Federici afirmou que a abordagem padrão de medicalização do tratamento da anorexia se concentra no ganho de peso. Um tratamento que não leve em consideração os fundamentos metabólicos da anorexia pode não ser eficaz, afirma Federici.

"Há pouco tempo, uma pesquisa demonstrou que há mais receptores de serotonina no intestino do que no cérebro", disse ela, referindo-se a um neurotransmissor com funções que incluem influenciar o humor.
"Então surge a pergunta: é possível influenciar o próprio intestino para causar impacto em algo como um transtorno alimentar?"

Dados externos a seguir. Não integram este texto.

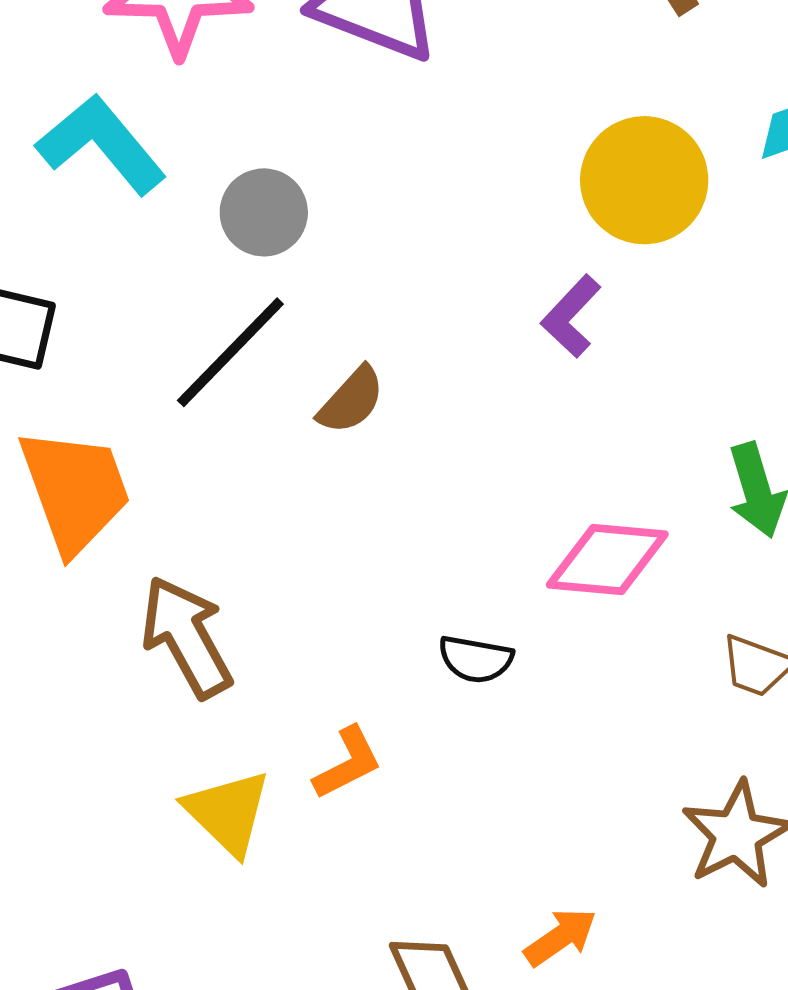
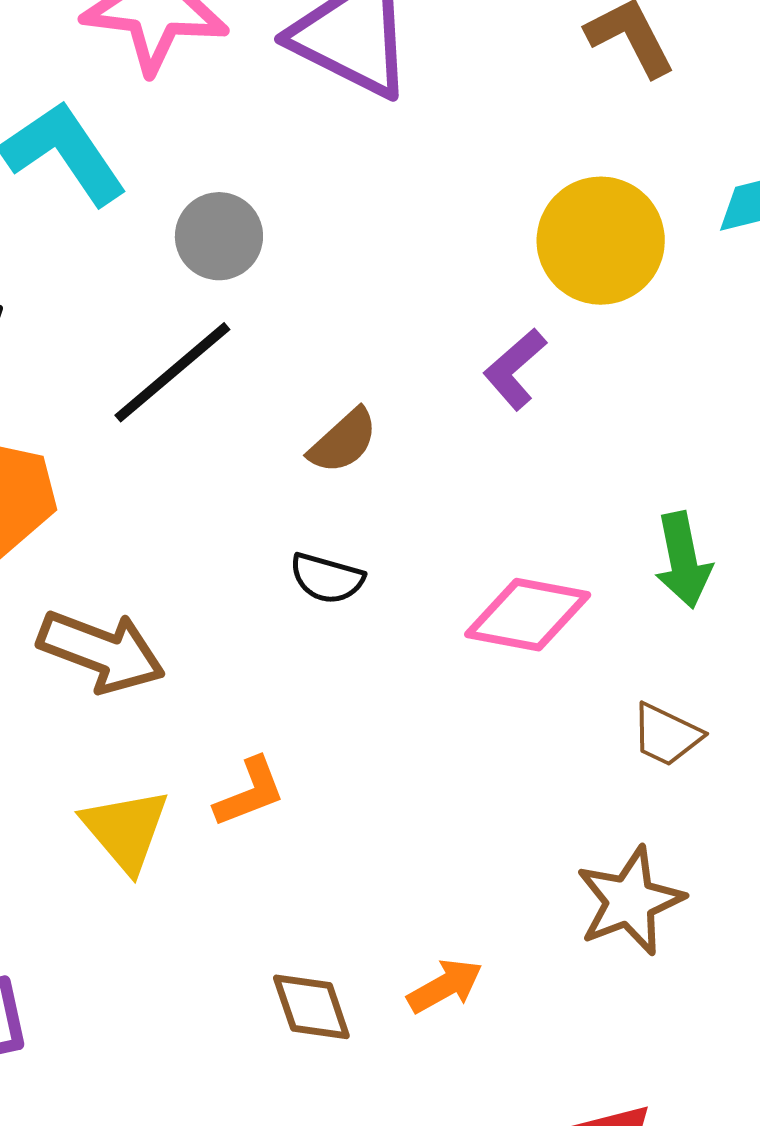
brown semicircle: (351, 400) -> (343, 441), moved
brown arrow: (186, 637) -> (101, 651), turned 134
black semicircle: (476, 659) -> (327, 578), moved

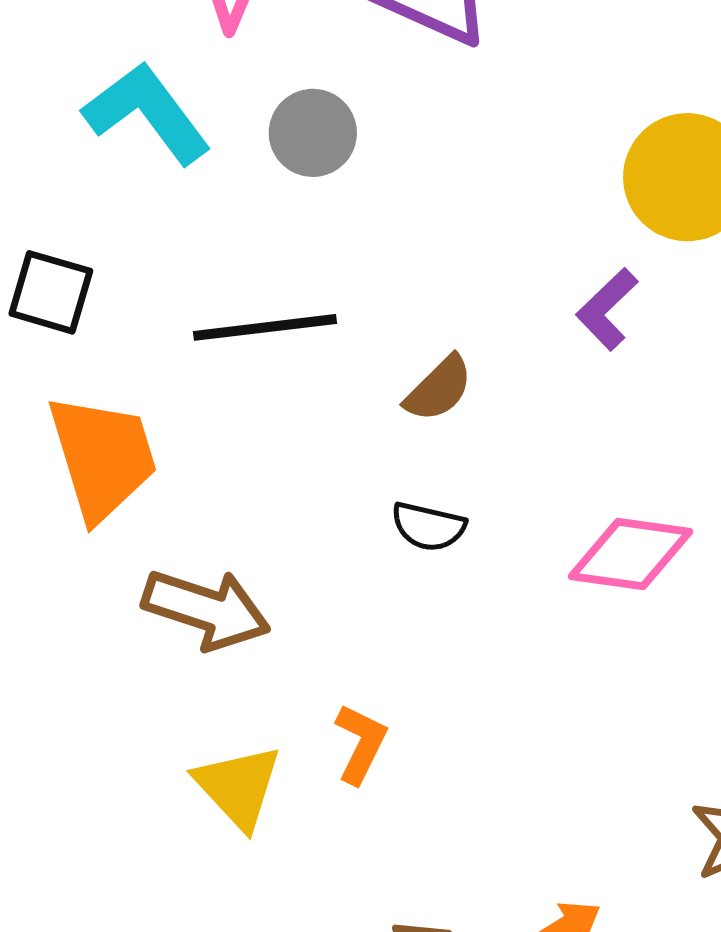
gray circle: (219, 236) -> (313, 133), moved
black line: (172, 372) -> (265, 327), turned 36
orange L-shape: (250, 792) -> (361, 744), turned -40

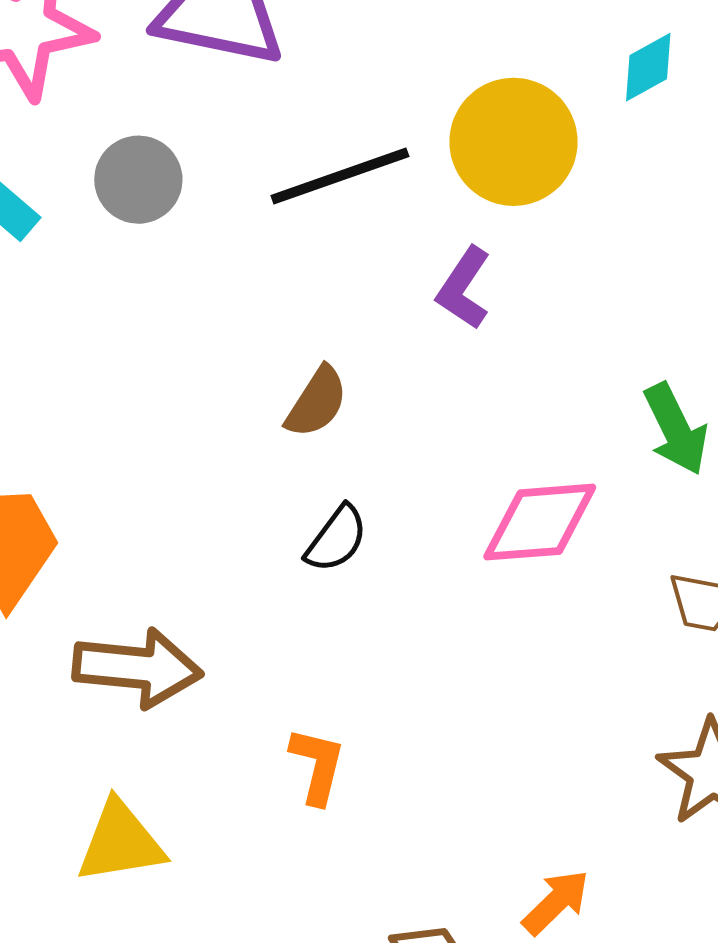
black line: (265, 327) -> (340, 176), moved
black semicircle: (428, 526) -> (336, 539), turned -54
yellow triangle: (238, 787) -> (121, 842), moved, turned -44

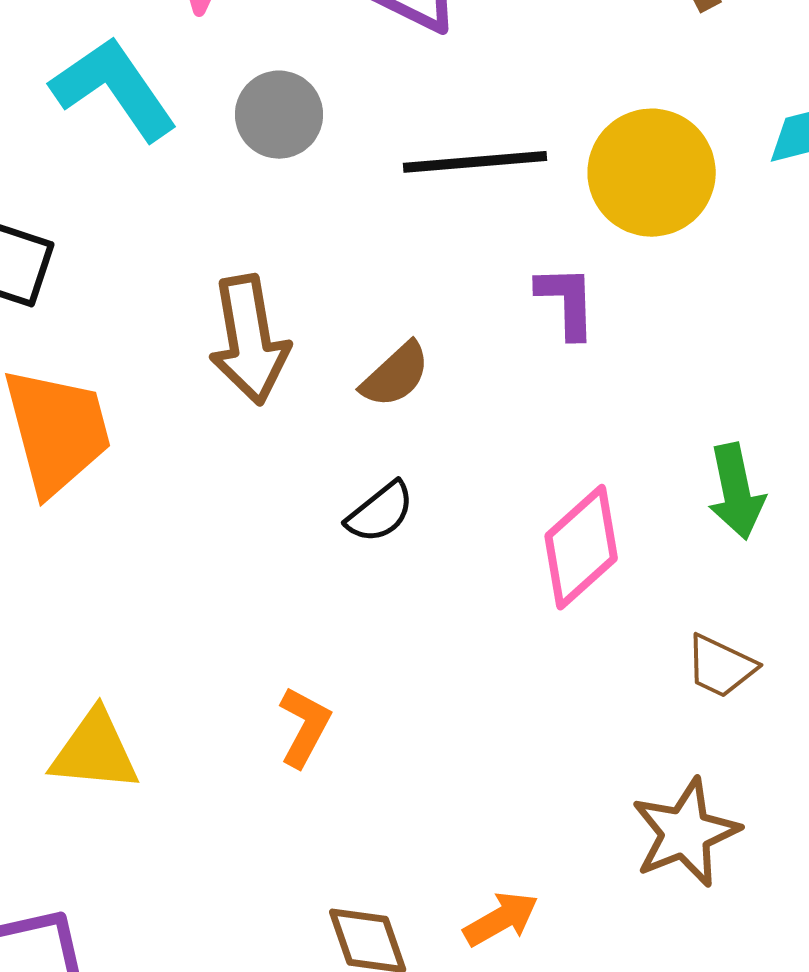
purple L-shape: (464, 288) -> (567, 302), turned 130
pink diamond: (540, 522) -> (581, 547), turned -52
brown arrow: (137, 668) -> (249, 340), moved, turned 60

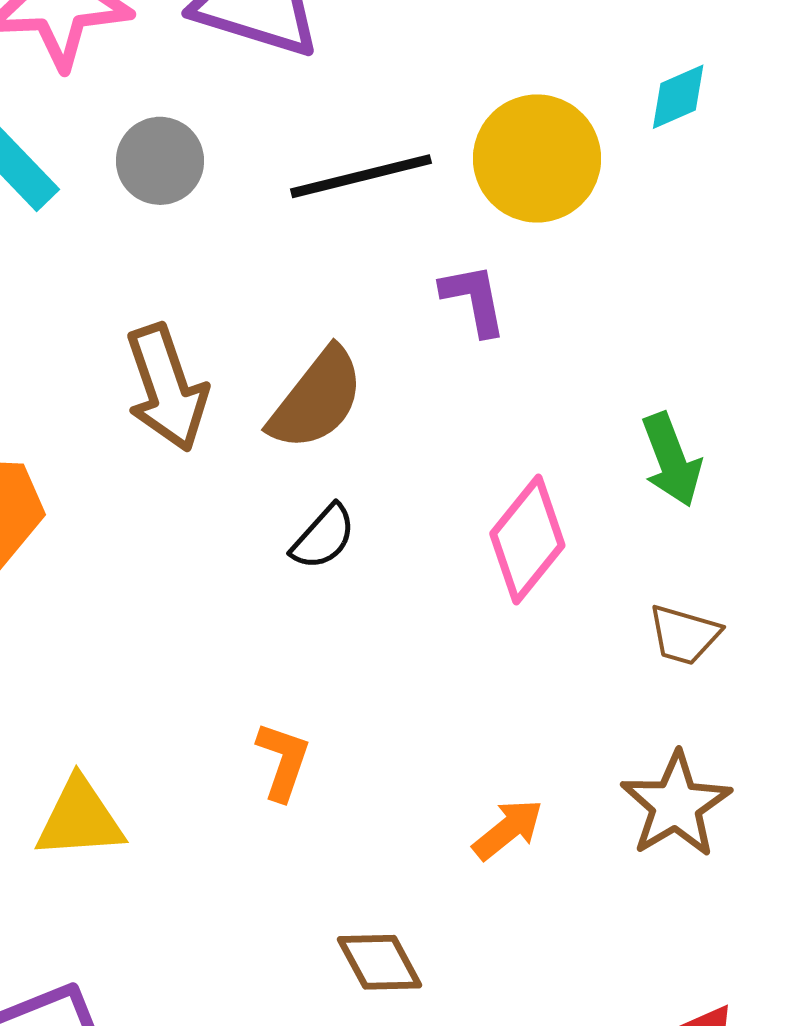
brown semicircle: (395, 375) -> (317, 399), size x1.5
orange arrow: (501, 919) -> (508, 829), moved

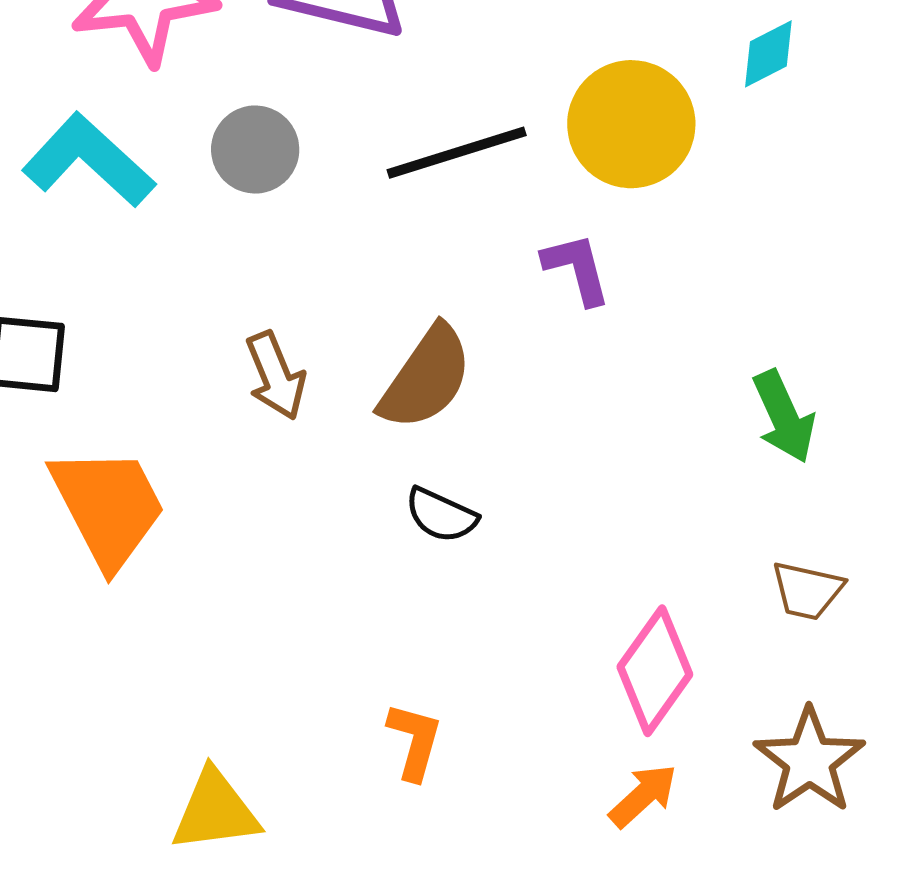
brown arrow: (167, 388) -> (276, 376), size x0.7
black semicircle: (323, 537) -> (441, 515), turned 76
pink diamond: (527, 539) -> (655, 671), moved

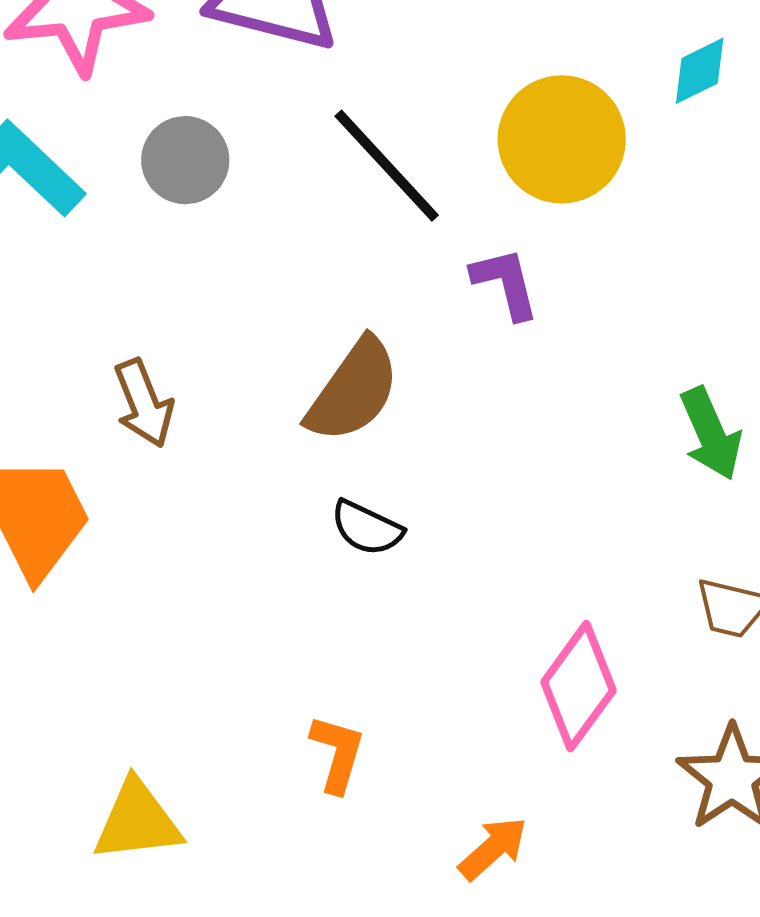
black line: (457, 153) -> (387, 166), turned 64
brown arrow: (276, 376) -> (144, 403), moved
orange arrow: (643, 796) -> (493, 848), moved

Levar em consideração a base metabólica da anorexia pode significar que os médicos podem precisar mudar a maneira como alimentam os pacientes, tanto em termos dos tipos de alimentos quanto do ritmo das refeições, disse Federici.
Em pessoas com anorexia, o corpo está desregulado, então elas se sentem aliviadas quando comem menos. Embora os observadores possam pensar que o paciente não está motivado para mudar, Federici disse que, na realidade, eles estão bastante motivados.
"O que tenho observado ao longo dos anos é que essas pessoas querem desesperadamente melhorar. Elas querem desesperadamente uma vida diferente, mas precisam que os tratamentos sejam diferentes."